---------- Material for the task ----------

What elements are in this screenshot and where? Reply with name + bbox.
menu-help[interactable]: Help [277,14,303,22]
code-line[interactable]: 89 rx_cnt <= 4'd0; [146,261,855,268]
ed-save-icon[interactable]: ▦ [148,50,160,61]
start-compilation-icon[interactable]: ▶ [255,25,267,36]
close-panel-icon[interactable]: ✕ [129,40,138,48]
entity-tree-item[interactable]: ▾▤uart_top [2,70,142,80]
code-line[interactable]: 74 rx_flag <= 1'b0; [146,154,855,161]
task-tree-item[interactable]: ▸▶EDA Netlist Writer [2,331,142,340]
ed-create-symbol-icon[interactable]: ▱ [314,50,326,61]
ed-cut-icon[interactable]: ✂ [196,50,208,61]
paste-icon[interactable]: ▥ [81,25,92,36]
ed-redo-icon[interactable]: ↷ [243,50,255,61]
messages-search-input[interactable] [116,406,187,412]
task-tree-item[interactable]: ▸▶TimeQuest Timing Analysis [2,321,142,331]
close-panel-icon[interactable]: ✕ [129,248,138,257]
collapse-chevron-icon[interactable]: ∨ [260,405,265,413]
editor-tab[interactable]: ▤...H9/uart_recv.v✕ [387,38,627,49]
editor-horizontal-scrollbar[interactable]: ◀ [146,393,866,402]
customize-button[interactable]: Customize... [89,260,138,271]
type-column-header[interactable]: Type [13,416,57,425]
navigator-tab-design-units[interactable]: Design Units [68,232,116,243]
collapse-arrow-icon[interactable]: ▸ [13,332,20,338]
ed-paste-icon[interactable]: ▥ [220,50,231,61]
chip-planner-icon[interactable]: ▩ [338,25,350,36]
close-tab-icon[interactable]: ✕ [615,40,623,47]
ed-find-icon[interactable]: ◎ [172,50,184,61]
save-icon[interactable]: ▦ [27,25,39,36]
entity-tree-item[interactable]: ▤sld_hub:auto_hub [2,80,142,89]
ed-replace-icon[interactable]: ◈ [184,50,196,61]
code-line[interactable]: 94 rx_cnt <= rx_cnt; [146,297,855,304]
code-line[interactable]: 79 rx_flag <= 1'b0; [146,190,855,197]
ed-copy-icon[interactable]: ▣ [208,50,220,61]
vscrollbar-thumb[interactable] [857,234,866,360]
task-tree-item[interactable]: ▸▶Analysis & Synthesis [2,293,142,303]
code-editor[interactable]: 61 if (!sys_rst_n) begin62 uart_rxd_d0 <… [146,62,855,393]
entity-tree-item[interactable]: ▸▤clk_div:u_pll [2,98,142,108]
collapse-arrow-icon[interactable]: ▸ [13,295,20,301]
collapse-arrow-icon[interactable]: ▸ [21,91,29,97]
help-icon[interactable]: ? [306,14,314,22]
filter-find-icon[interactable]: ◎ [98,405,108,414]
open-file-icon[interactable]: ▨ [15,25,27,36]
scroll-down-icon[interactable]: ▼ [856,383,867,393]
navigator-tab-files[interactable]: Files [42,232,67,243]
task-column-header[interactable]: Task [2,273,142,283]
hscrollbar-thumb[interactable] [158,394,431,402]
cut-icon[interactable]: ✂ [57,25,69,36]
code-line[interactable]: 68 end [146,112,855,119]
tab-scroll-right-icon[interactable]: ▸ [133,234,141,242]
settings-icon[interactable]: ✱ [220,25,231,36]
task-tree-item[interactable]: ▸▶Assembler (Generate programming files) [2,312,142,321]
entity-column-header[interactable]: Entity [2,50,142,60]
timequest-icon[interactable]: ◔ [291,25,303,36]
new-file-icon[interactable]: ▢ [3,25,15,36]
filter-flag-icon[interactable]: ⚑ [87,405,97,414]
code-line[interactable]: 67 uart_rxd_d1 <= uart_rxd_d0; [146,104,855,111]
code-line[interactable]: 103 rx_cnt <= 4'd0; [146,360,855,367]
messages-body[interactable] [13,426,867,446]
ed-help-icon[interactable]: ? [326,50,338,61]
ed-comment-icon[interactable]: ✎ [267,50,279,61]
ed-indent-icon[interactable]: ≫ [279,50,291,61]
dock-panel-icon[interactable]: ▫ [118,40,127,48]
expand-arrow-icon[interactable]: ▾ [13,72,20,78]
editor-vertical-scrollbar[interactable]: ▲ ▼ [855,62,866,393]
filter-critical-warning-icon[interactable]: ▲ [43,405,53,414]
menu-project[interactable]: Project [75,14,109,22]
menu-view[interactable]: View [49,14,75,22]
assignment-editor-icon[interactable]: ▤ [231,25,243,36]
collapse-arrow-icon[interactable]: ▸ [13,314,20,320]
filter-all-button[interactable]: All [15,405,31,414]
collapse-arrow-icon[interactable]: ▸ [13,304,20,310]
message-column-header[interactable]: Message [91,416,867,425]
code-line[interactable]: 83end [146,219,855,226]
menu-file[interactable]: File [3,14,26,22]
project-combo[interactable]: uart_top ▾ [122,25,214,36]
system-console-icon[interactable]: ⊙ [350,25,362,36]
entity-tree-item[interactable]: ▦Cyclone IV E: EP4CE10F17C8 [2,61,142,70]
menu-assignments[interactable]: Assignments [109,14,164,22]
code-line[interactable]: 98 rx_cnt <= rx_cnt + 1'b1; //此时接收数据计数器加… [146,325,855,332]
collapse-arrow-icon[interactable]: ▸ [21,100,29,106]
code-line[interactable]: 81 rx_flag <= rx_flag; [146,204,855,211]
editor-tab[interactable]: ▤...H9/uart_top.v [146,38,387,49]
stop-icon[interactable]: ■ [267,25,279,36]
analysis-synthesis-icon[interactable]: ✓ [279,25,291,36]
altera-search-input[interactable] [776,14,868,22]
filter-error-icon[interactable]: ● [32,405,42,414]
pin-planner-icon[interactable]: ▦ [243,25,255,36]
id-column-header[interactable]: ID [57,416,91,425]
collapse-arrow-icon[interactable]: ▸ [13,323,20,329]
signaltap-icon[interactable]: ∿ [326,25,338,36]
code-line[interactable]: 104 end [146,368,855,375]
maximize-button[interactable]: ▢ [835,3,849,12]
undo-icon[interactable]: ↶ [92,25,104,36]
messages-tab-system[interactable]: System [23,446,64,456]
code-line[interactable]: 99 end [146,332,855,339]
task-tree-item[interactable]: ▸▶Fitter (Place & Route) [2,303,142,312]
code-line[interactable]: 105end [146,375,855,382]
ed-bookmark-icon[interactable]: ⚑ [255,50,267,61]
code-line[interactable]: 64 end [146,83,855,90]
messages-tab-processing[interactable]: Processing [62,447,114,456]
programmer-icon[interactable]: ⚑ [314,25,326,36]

----------

● **Exercise goal**
Copy each record above so that no word or mark differs.

● **Output**
What elements are in this screenshot and where? Reply with name + bbox.
menu-help[interactable]: Help [277,14,303,22]
code-line[interactable]: 89 rx_cnt <= 4'd0; [146,261,855,268]
ed-save-icon[interactable]: ▦ [148,50,160,61]
start-compilation-icon[interactable]: ▶ [255,25,267,36]
close-panel-icon[interactable]: ✕ [129,40,138,48]
entity-tree-item[interactable]: ▾▤uart_top [2,70,142,80]
code-line[interactable]: 74 rx_flag <= 1'b0; [146,154,855,161]
task-tree-item[interactable]: ▸▶EDA Netlist Writer [2,331,142,340]
ed-create-symbol-icon[interactable]: ▱ [314,50,326,61]
ed-cut-icon[interactable]: ✂ [196,50,208,61]
paste-icon[interactable]: ▥ [81,25,92,36]
ed-redo-icon[interactable]: ↷ [243,50,255,61]
messages-search-input[interactable] [116,406,187,412]
task-tree-item[interactable]: ▸▶TimeQuest Timing Analysis [2,321,142,331]
close-panel-icon[interactable]: ✕ [129,248,138,257]
collapse-chevron-icon[interactable]: ∨ [260,405,265,413]
editor-tab[interactable]: ▤...H9/uart_recv.v✕ [387,38,627,49]
editor-horizontal-scrollbar[interactable]: ◀ [146,393,866,402]
customize-button[interactable]: Customize... [89,260,138,271]
type-column-header[interactable]: Type [13,416,57,425]
navigator-tab-design-units[interactable]: Design Units [68,232,116,243]
collapse-arrow-icon[interactable]: ▸ [13,332,20,338]
ed-paste-icon[interactable]: ▥ [220,50,231,61]
chip-planner-icon[interactable]: ▩ [338,25,350,36]
close-tab-icon[interactable]: ✕ [615,40,623,47]
ed-find-icon[interactable]: ◎ [172,50,184,61]
save-icon[interactable]: ▦ [27,25,39,36]
entity-tree-item[interactable]: ▤sld_hub:auto_hub [2,80,142,89]
ed-replace-icon[interactable]: ◈ [184,50,196,61]
code-line[interactable]: 94 rx_cnt <= rx_cnt; [146,297,855,304]
code-line[interactable]: 79 rx_flag <= 1'b0; [146,190,855,197]
ed-copy-icon[interactable]: ▣ [208,50,220,61]
vscrollbar-thumb[interactable] [857,234,866,360]
task-tree-item[interactable]: ▸▶Analysis & Synthesis [2,293,142,303]
code-editor[interactable]: 61 if (!sys_rst_n) begin62 uart_rxd_d0 <… [146,62,855,393]
entity-tree-item[interactable]: ▸▤clk_div:u_pll [2,98,142,108]
collapse-arrow-icon[interactable]: ▸ [13,295,20,301]
collapse-arrow-icon[interactable]: ▸ [21,91,29,97]
help-icon[interactable]: ? [306,14,314,22]
filter-find-icon[interactable]: ◎ [98,405,108,414]
open-file-icon[interactable]: ▨ [15,25,27,36]
scroll-down-icon[interactable]: ▼ [856,383,867,393]
navigator-tab-files[interactable]: Files [42,232,67,243]
task-column-header[interactable]: Task [2,273,142,283]
hscrollbar-thumb[interactable] [158,394,431,402]
cut-icon[interactable]: ✂ [57,25,69,36]
code-line[interactable]: 68 end [146,112,855,119]
tab-scroll-right-icon[interactable]: ▸ [133,234,141,242]
settings-icon[interactable]: ✱ [220,25,231,36]
task-tree-item[interactable]: ▸▶Assembler (Generate programming files) [2,312,142,321]
entity-column-header[interactable]: Entity [2,50,142,60]
timequest-icon[interactable]: ◔ [291,25,303,36]
new-file-icon[interactable]: ▢ [3,25,15,36]
filter-flag-icon[interactable]: ⚑ [87,405,97,414]
code-line[interactable]: 67 uart_rxd_d1 <= uart_rxd_d0; [146,104,855,111]
code-line[interactable]: 103 rx_cnt <= 4'd0; [146,360,855,367]
messages-body[interactable] [13,426,867,446]
ed-help-icon[interactable]: ? [326,50,338,61]
ed-comment-icon[interactable]: ✎ [267,50,279,61]
ed-indent-icon[interactable]: ≫ [279,50,291,61]
dock-panel-icon[interactable]: ▫ [118,40,127,48]
expand-arrow-icon[interactable]: ▾ [13,72,20,78]
editor-vertical-scrollbar[interactable]: ▲ ▼ [855,62,866,393]
filter-critical-warning-icon[interactable]: ▲ [43,405,53,414]
menu-project[interactable]: Project [75,14,109,22]
menu-view[interactable]: View [49,14,75,22]
assignment-editor-icon[interactable]: ▤ [231,25,243,36]
collapse-arrow-icon[interactable]: ▸ [13,314,20,320]
filter-all-button[interactable]: All [15,405,31,414]
collapse-arrow-icon[interactable]: ▸ [13,304,20,310]
message-column-header[interactable]: Message [91,416,867,425]
code-line[interactable]: 83end [146,219,855,226]
menu-file[interactable]: File [3,14,26,22]
project-combo[interactable]: uart_top ▾ [122,25,214,36]
system-console-icon[interactable]: ⊙ [350,25,362,36]
entity-tree-item[interactable]: ▦Cyclone IV E: EP4CE10F17C8 [2,61,142,70]
menu-assignments[interactable]: Assignments [109,14,164,22]
code-line[interactable]: 98 rx_cnt <= rx_cnt + 1'b1; //此时接收数据计数器加… [146,325,855,332]
collapse-arrow-icon[interactable]: ▸ [21,100,29,106]
code-line[interactable]: 81 rx_flag <= rx_flag; [146,204,855,211]
editor-tab[interactable]: ▤...H9/uart_top.v [146,38,387,49]
stop-icon[interactable]: ■ [267,25,279,36]
analysis-synthesis-icon[interactable]: ✓ [279,25,291,36]
altera-search-input[interactable] [776,14,868,22]
filter-error-icon[interactable]: ● [32,405,42,414]
pin-planner-icon[interactable]: ▦ [243,25,255,36]
id-column-header[interactable]: ID [57,416,91,425]
collapse-arrow-icon[interactable]: ▸ [13,323,20,329]
signaltap-icon[interactable]: ∿ [326,25,338,36]
code-line[interactable]: 104 end [146,368,855,375]
maximize-button[interactable]: ▢ [835,3,849,12]
undo-icon[interactable]: ↶ [92,25,104,36]
messages-tab-system[interactable]: System [23,446,64,456]
code-line[interactable]: 99 end [146,332,855,339]
task-tree-item[interactable]: ▸▶Fitter (Place & Route) [2,303,142,312]
code-line[interactable]: 105end [146,375,855,382]
ed-bookmark-icon[interactable]: ⚑ [255,50,267,61]
code-line[interactable]: 64 end [146,83,855,90]
messages-tab-processing[interactable]: Processing [62,447,114,456]
programmer-icon[interactable]: ⚑ [314,25,326,36]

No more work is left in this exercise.